As previously mentioned I’m a bit of a Twitter user. One of the things that I came across, actually the first python project I did, was writing code to create a word cloud based on the most recent 20 posts of my Twitter feed.
I used a post by Sebastian Raschka and a post on TechTrek.io as guides and was able to generate the word cloud pretty easily.
As usual, we import the need libraries:
import tweepy, json, random
from tweepy import OAuthHandler
import matplotlib.pyplot as plt
from wordcloud import WordCloud, STOPWORDS
from scipy.misc import imread
The code below allows access to my feed using secret keys from my twitter account. They have been removed from the post so that my twitter account doesn’t stop being mine:
consumer_key = consumer_key
consumer_secret = consumer_secret
access_token = access_token
access_secret = access_secret
auth = OAuthHandler(consumer_key, consumer_secret)
auth.set_access_token(access_token, access_secret)
api = tweepy.API(auth)
Next I open a file called tweets
and write to it the tweets (referred to in the for
loop as status
) and encode with utf-8
. If you don’t do the following error is thrown: TypeError: a bytes-like object is required, not 'str'
. And who wants a TypeError
to be thrown?
f = open('tweets', 'wb')
for status in api.user_timeline():
f.write(api.get_status(status.id).text.encode("utf-8"))
f.close()
Now I’m ready to do something with the tweets that I collected. I read the file into a variable called words
words=' '
count =0
f = open('tweets', 'rb')
for line in f:
words= words + line.decode("utf-8")
f.close
Next, we start on constructing the word cloud itself. We declare words that we want to ignore (in this case https is ignored, otherwise it would count the protocol of links that I’ve been tweeting).

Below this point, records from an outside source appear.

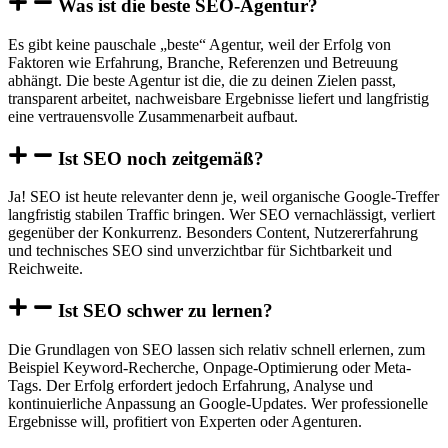
Was ist die beste SEO-Agentur?
Es gibt keine pauschale „beste“ Agentur, weil der Erfolg von
Faktoren wie Erfahrung, Branche, Referenzen und Betreuung
abhängt. Die beste Agentur ist die, die zu deinen Zielen passt,
transparent arbeitet, nachweisbare Ergebnisse liefert und langfristig
eine vertrauensvolle Zusammenarbeit aufbaut.
Ist SEO noch zeitgemäß?
Ja! SEO ist heute relevanter denn je, weil organische Google-Treffer
langfristig stabilen Traffic bringen. Wer SEO vernachlässigt, verliert
gegenüber der Konkurrenz. Besonders Content, Nutzererfahrung
und technisches SEO sind unverzichtbar für Sichtbarkeit und
Reichweite.
Ist SEO schwer zu lernen?
Die Grundlagen von SEO lassen sich relativ schnell erlernen, zum
Beispiel Keyword-Recherche, Onpage-Optimierung oder Meta-
Tags. Der Erfolg erfordert jedoch Erfahrung, Analyse und
kontinuierliche Anpassung an Google-Updates. Wer professionelle
Ergebnisse will, profitiert von Experten oder Agenturen.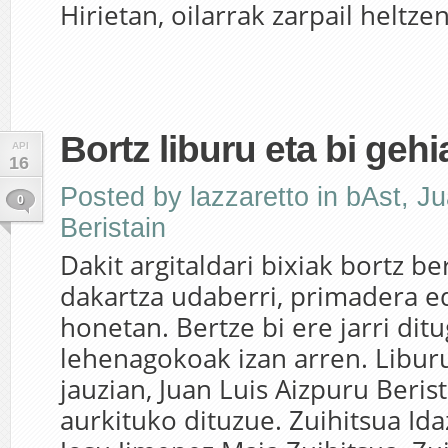
Hirietan, oilarrak zarpail heltzen
Bortz liburu eta bi geh
API
16
Posted by
lazzaretto
in
bAst
,
Ju
0
Beristain
Dakit argitaldari bixiak bortz be
dakartza udaberri, primadera e
honetan. Bertze bi ere jarri ditu
lehenagokoak izan arren. Liburu
jauzian, Juan Luis Aizpuru Beris
aurkituko dituzue. Zuihitsua Ida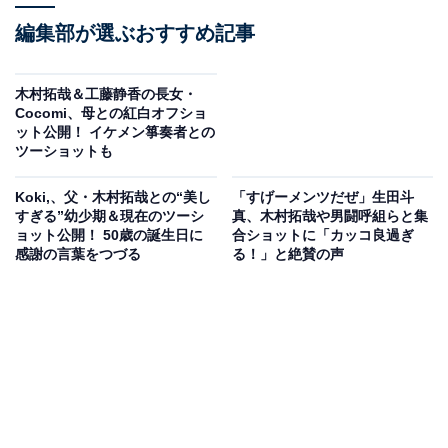
編集部が選ぶおすすめ記事
木村拓哉＆工藤静香の長女・
Cocomi、母との紅白オフショ
ット公開！ イケメン箏奏者との
ツーショットも
Koki,、父・木村拓哉との“美し
「すげーメンツだぜ」生田斗
すぎる”幼少期＆現在のツーシ
真、木村拓哉や男闘呼組らと集
ョット公開！ 50歳の誕生日に
合ショットに「カッコ良過ぎ
感謝の言葉をつづる
る！」と絶賛の声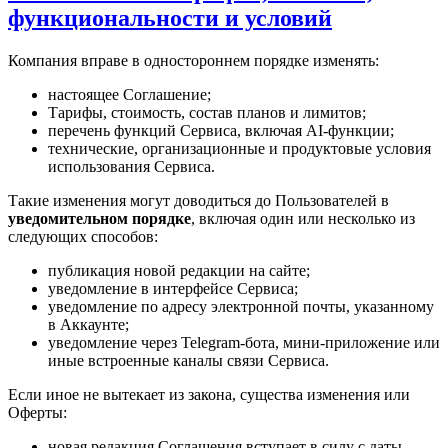
функциональности и условий
Компания вправе в одностороннем порядке изменять:
настоящее Соглашение;
Тарифы, стоимость, состав планов и лимитов;
перечень функций Сервиса, включая AI-функции;
технические, организационные и продуктовые условия
использования Сервиса.
Такие изменения могут доводиться до Пользователей в
уведомительном порядке
, включая один или несколько из
следующих способов:
публикация новой редакции на сайте;
уведомление в интерфейсе Сервиса;
уведомление по адресу электронной почты, указанному
в Аккаунте;
уведомление через Telegram-бота, мини-приложение или
иные встроенные каналы связи Сервиса.
Если иное не вытекает из закона, существа изменения или
Оферты:
новая редакция Соглашения вступает в силу с даты,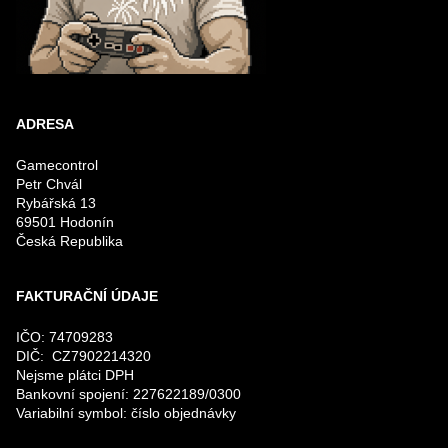
ADRESA
Gamecontrol
Petr Chvál
Rybářská 13
69501 Hodonín
Česká Republika
FAKTURAČNÍ ÚDAJE
IČO: 74709283
DIČ: CZ7902214320
Nejsme plátci DPH
Bankovní spojení: 227622189/0300
Variabilní symbol: číslo objednávky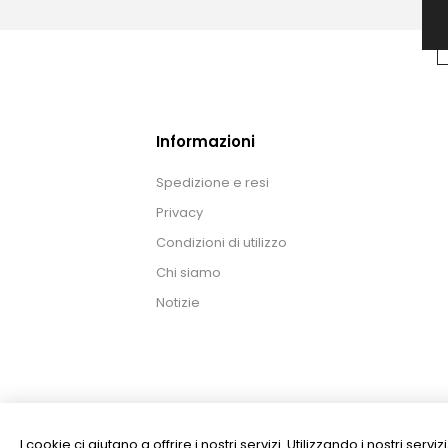
Informazioni
Spedizione e resi
Privacy
Condizioni di utilizzo
Chi siamo
Notizie
I cookie ci aiutano a offrire i nostri servizi. Utilizzando i nostri serv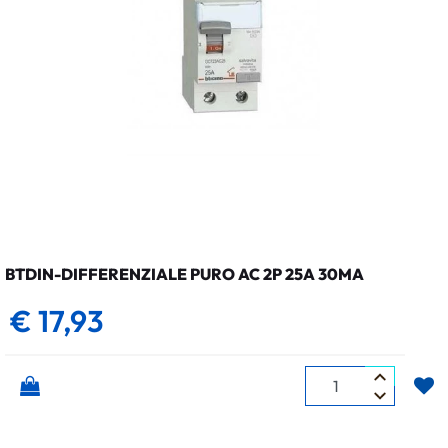
BTDIN-DIFFERENZIALE PURO AC 2P 25A 30MA
€ 17,93
Quantità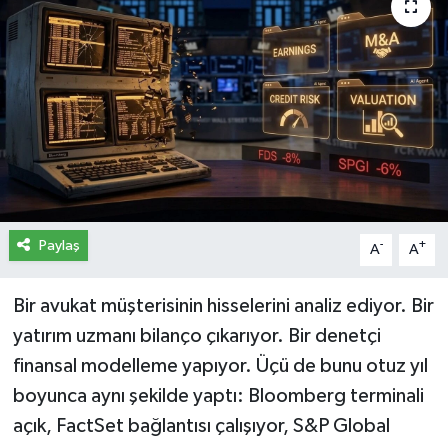
İletişim
Künye
Yasal Uyarı
Paylaş
-
+
A
A
Bir avukat müşterisinin hisselerini analiz ediyor. Bir
yatırım uzmanı bilanço çıkarıyor. Bir denetçi
finansal modelleme yapıyor. Üçü de bunu otuz yıl
boyunca aynı şekilde yaptı: Bloomberg terminali
açık, FactSet bağlantısı çalışıyor, S&P Global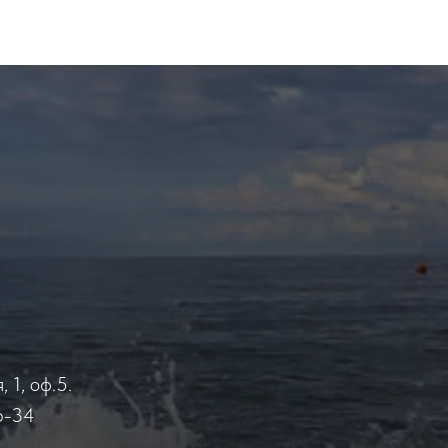
 1, оф.5.
6-34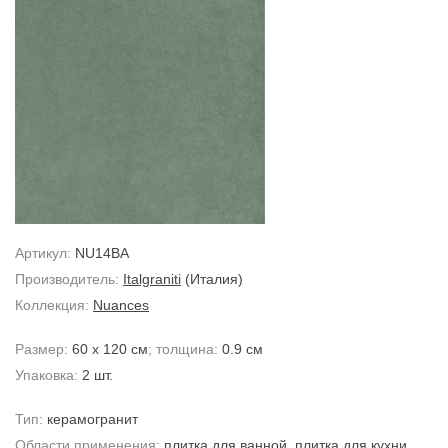
Артикул:
NU14BA
Производитель:
Italgraniti
(Италия)
Коллекция:
Nuances
Размер:
60 x 120 см
; толщина:
0.9 см
Упаковка:
2 шт.
Тип:
керамогранит
Области применения:
плитка для ванной
,
плитка для кухни
,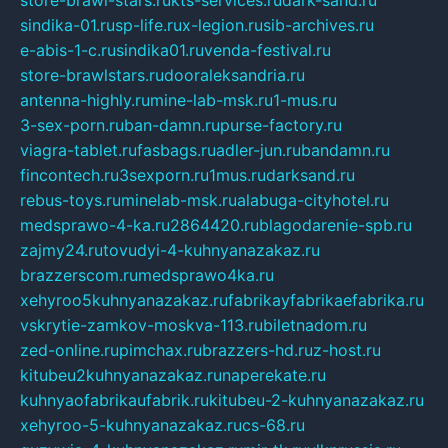
store-brawl-stars.ru
kts-services.ru
dark-sand.ru
sindika-01.ru
sp-life.ru
x-legion.ru
sib-archives.ru
e-abis-1-c.ru
sindika01.ru
venda-festival.ru
store-brawlstars.ru
dooraleksandria.ru
antenna-highly.ru
mine-lab-msk.ru
1-mus.ru
3-sex-porn.ru
ban-damn.ru
purse-factory.ru
viagra-tablet.ru
fasbags.ru
adler-jun.ru
bandamn.ru
fincontech.ru
3sexporn.ru
1mus.ru
darksand.ru
rebus-toys.ru
minelab-msk.ru
alabuga-cityhotel.ru
medsprawo-4-ka.ru
2864420.ru
blagodarenie-spb.ru
zajmy24.ru
tovudyi-4-kuhnyanazakaz.ru
brazzerscom.ru
medsprawo4ka.ru
xehyroo5kuhnyanazakaz.ru
fabrikayfabrikaefabrika.ru
vskrytie-zamkov-moskva-113.ru
biletnadom.ru
zed-online.ru
pimchax.ru
brazzers-hd.ru
z-host.ru
kitubeu2kuhnyanazakaz.ru
naperekate.ru
kuhnyaofabrikaufabrik.ru
kitubeu-2-kuhnyanazakaz.ru
xehyroo-5-kuhnyanazakaz.ru
cs-68.ru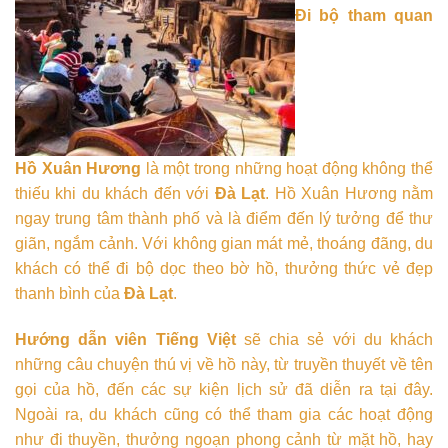
Đi bộ tham quan
Hồ Xuân Hương
là một trong những hoạt động không thể
thiếu khi du khách đến với
Đà Lạt
. Hồ Xuân Hương nằm
ngay trung tâm thành phố và là điểm đến lý tưởng để thư
giãn, ngắm cảnh. Với không gian mát mẻ, thoáng đãng, du
khách có thể đi bộ dọc theo bờ hồ, thưởng thức vẻ đẹp
thanh bình của
Đà Lạt
.
Hướng dẫn viên Tiếng Việt
sẽ chia sẻ với du khách
những câu chuyện thú vị về hồ này, từ truyền thuyết về tên
gọi của hồ, đến các sự kiện lịch sử đã diễn ra tại đây.
Ngoài ra, du khách cũng có thể tham gia các hoạt động
như đi thuyền, thưởng ngoạn phong cảnh từ mặt hồ, hay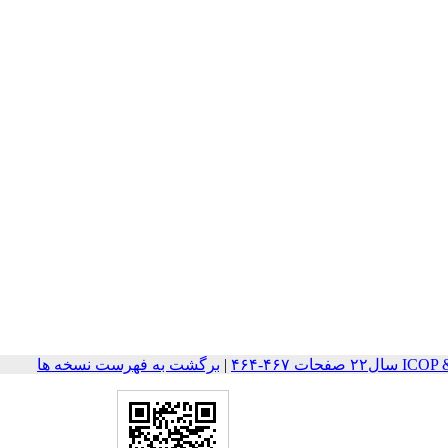
ات ۴۶۷-۴۶۴
|
برگشت به فهرست نسخه ها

stopwords = {'https', 'co', 'RT'}
Read in the twitter bird to act as a mask
logomask = imread('twitter_mask.png')
Finally, generate the wordcloud, plot it and save the image:
wordcloud = WordCloud(
font_path='/Users/Ryan/Library/Fonts/Inconsolata.otf',
stopwords=STOPWORDS.union(stopwords),
background_color='white',
mask = logomask,
max_words=500,
width=1800,
height=1400
).generate(words)
plt.imshow(wordcloud.recolor(color_func=None, random_state=3))
plt.axis('off')
plt.savefig('./Twitter Word Cloud - '+time.strftime("%Y%m%d")+'.png', dpi=300)
plt.show()
The second to last line generates a dynamically named file based on the date so that I can do this again and save the image without needing to do too much thinking.
Full Code can be found on my GitHub Report
My Twitter Word Cloud as of today looks like this:
I think it will be fun to post this image every once in a while, so as I remember, I’ll run the script again and update the Word Cloud!